We confirmed yesterday that we are actively partnering with the Secret Service and United States Department of Justice. We want to be clear that neither entity is investigating Target. Rather, we are partnering with both on the ongoing forensic and criminal investigation.

We are aware of limited incidents of phishing or scam communications. To help our guests feel confident that what they are hearing from Target is really from us, we are in the process of setting up a dedicated resource on our corporate website where we will post pdfs of all official communications that Target sends to our guests. We expect that to post later this afternoon.

We continue to work around the clock, including Christmas, to address the questions and concerns of our guests. We will continue to provide updates as they become available."

CYBER CRIMINALS USING PHOTO-SHARING PROGRAMS TO COMPROMISE COMPUTERS

The FBI has seen an increase in cyber criminals who use online photo-sharing programs to perpetrate scams and harm victims’ computers. These criminals advertise vehicles online but will not provide pictures in the advertisement. They will send photos on request. Sometimes the photo is a single file sent as an e-mail attachment, and sometimes the victim receives a link to an online photo gallery.

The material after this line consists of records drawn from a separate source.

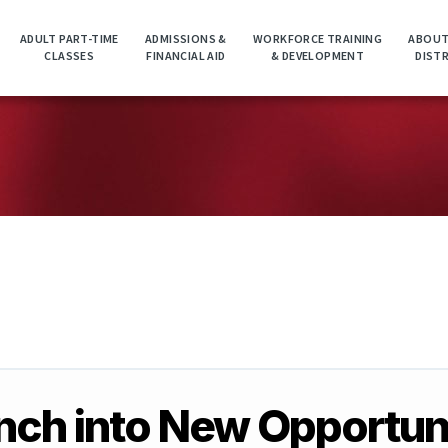
ADULT PART-TIME
ADMISSIONS &
WORKFORCE TRAINING
ABOUT
CLASSES
FINANCIAL AID
& DEVELOPMENT
DIST
ch into New Opportun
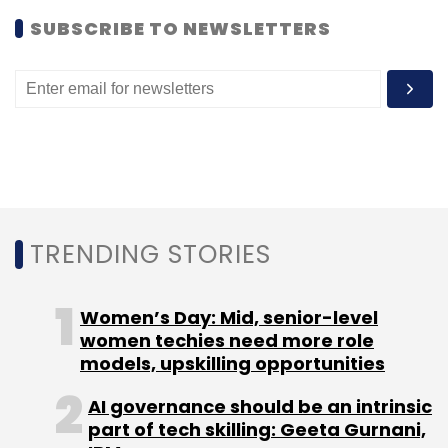
help innovators understand the health needs
of the population and to work with service
SUBSCRIBE TO NEWSLETTERS
providers to adapt their interventions to
address these needs.
Leave Your Comment(s)
TRENDING STORIES
Sign up for Newsletter
Women’s Day: Mid, senior-level
Select your Newsletter frequency
women techies need more role
Daily Newsletter
Weekly Newsletter
models, upskilling opportunities
Monthly Newsletter
AI governance should be an intrinsic
part of tech skilling: Geeta Gurnani,
Subscribe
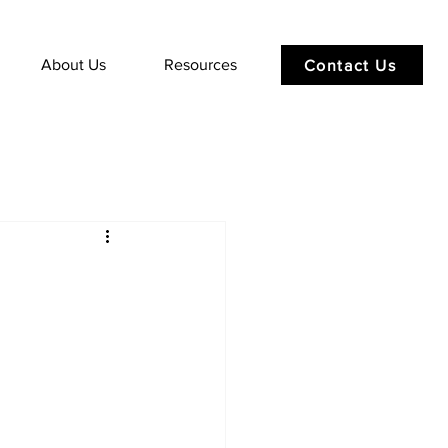
About Us
Resources
Contact Us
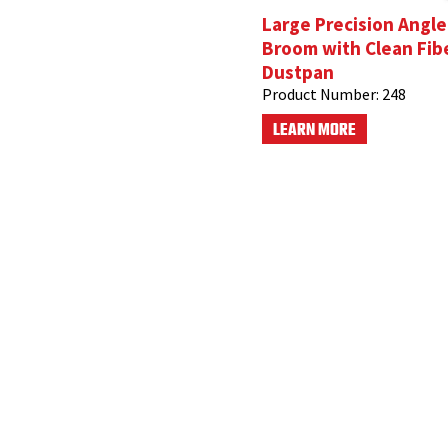
Large Precision Angle
Broom with Clean Fib
Dustpan
Product Number:
248
LEARN MORE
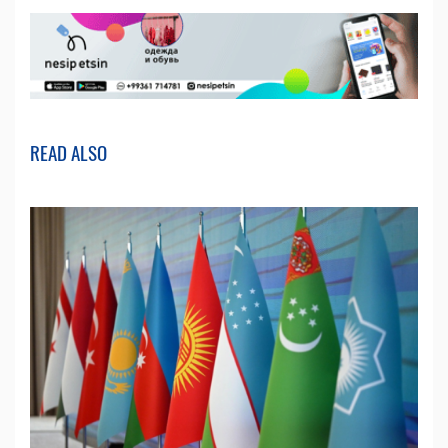
READ ALSO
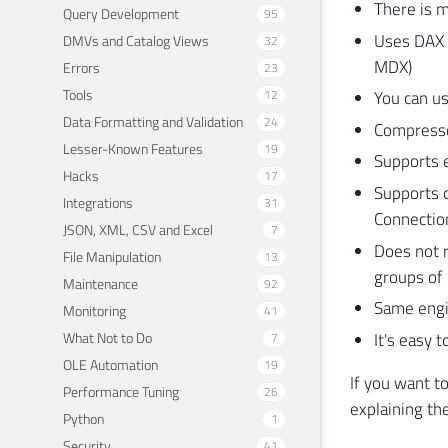
There is 
Query Development
95
Uses DAX 
DMVs and Catalog Views
32
MDX)
Errors
23
Tools
12
You can u
Data Formatting and Validation
24
Compresse
Lesser-Known Features
19
Supports e
Hacks
17
Supports 
Integrations
31
Connecti
JSON, XML, CSV and Excel
7
Does not r
File Manipulation
13
groups of 
Maintenance
92
Same engi
Monitoring
41
What Not to Do
It's easy 
7
OLE Automation
19
If you want t
Performance Tuning
26
explaining th
Python
1
Security
41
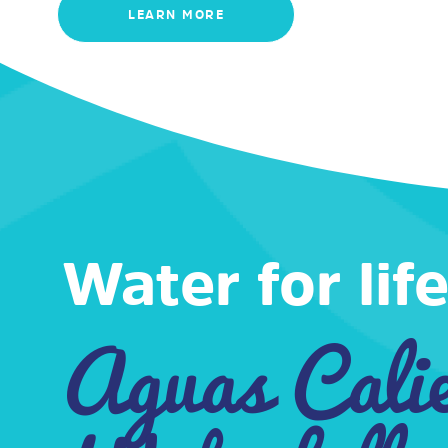
LEARN MORE
Water for life
Aguas Cali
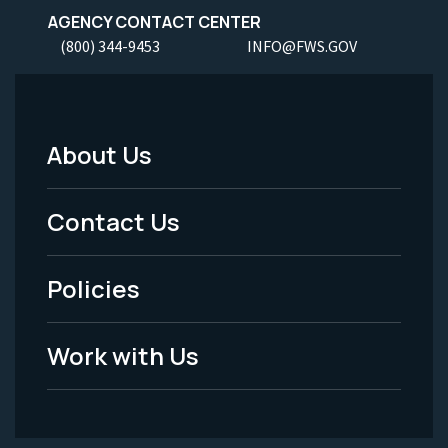
AGENCY CONTACT CENTER
(800) 344-9453
INFO@FWS.GOV
About Us
Footer
Menu
Contact Us
-
Policies
Legal
Work with Us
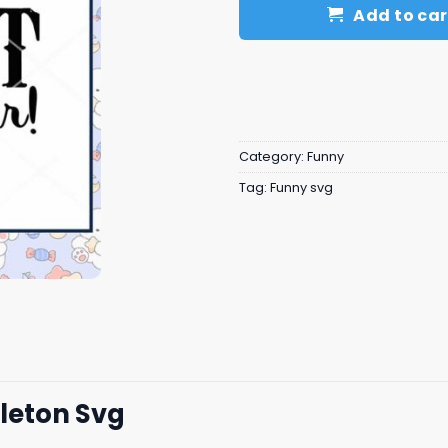
Add to car
Category:
Funny
Tag:
Funny svg
eleton Svg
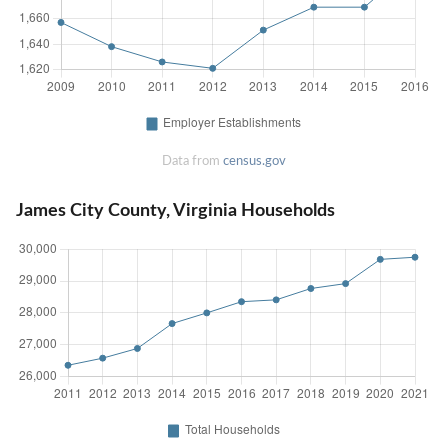
Data from
census.gov
James City County, Virginia Households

The photos can/often contain malicious software that infects the victims” computer, directing them to fake websites that look nearly identical to the real site where they originally saw the advertisement. The cyber criminals run all aspects of these fake websites, including “tech support” or “live chat support,” and any “recommended” escrow services. After the victim agrees to purchase the item and makes the payment, the criminals stop responding to correspondence. The victims never receive any merchandise.

The FBI urges consumers to protect themselves when shopping online. Here are a few tips for staying safe:

  • Be cautious if you are on an auction site and lose an auction and the seller contacts you later saying the original bidder fell through.
  • Make sure websites are secure and authenticated before you purchase an item online. Use only well-known escrow services.
  • Research to determine if a car dealership is real and how long it has been in business.
  • Be wary if the price for the item you’d like to buy is severely undervalued; if it is, the item is likely fraudulent.
  • Scan files before downloading them to your computer.
  • Keep your computer software, including the operating system, updated with the latest patches.
  • Ensure your anti-virus software and firewalls are current – they can help prevent malware infections.

PHISHING ATTACKS ON TELECOMMUNICATION CUSTOMERS RESULTING IN ACCOUNT TAKEOVERS

The Internet Crime Complaint Center has received numerous reports of phishing attacks targeting various telecommunication companies' customers. Individuals receive automated telephone calls that claim to be from the victim's telecommunication carrier. Victims are directed to a phishing site to receive a credit, discount, or prize ranging from $300 to $500.

The phishing site is a replica of one of the telecommunication carrier's sites and requests the victims' log-in credentials and the last four digits of their Social Security numbers. Once victims enter their information, they are redirected to the telecommunication carrier’s actual website. The subject then makes changes to the customer's account.

The IC3 urges the public to be cautious of unsolicited telephone calls, e-mails and text messages, especially those promising some type of compensation for supplying account information. If you receive such an offer, verify it with the business associated with your account before supplying any information. Use the information supplied on your account statement to contact the business.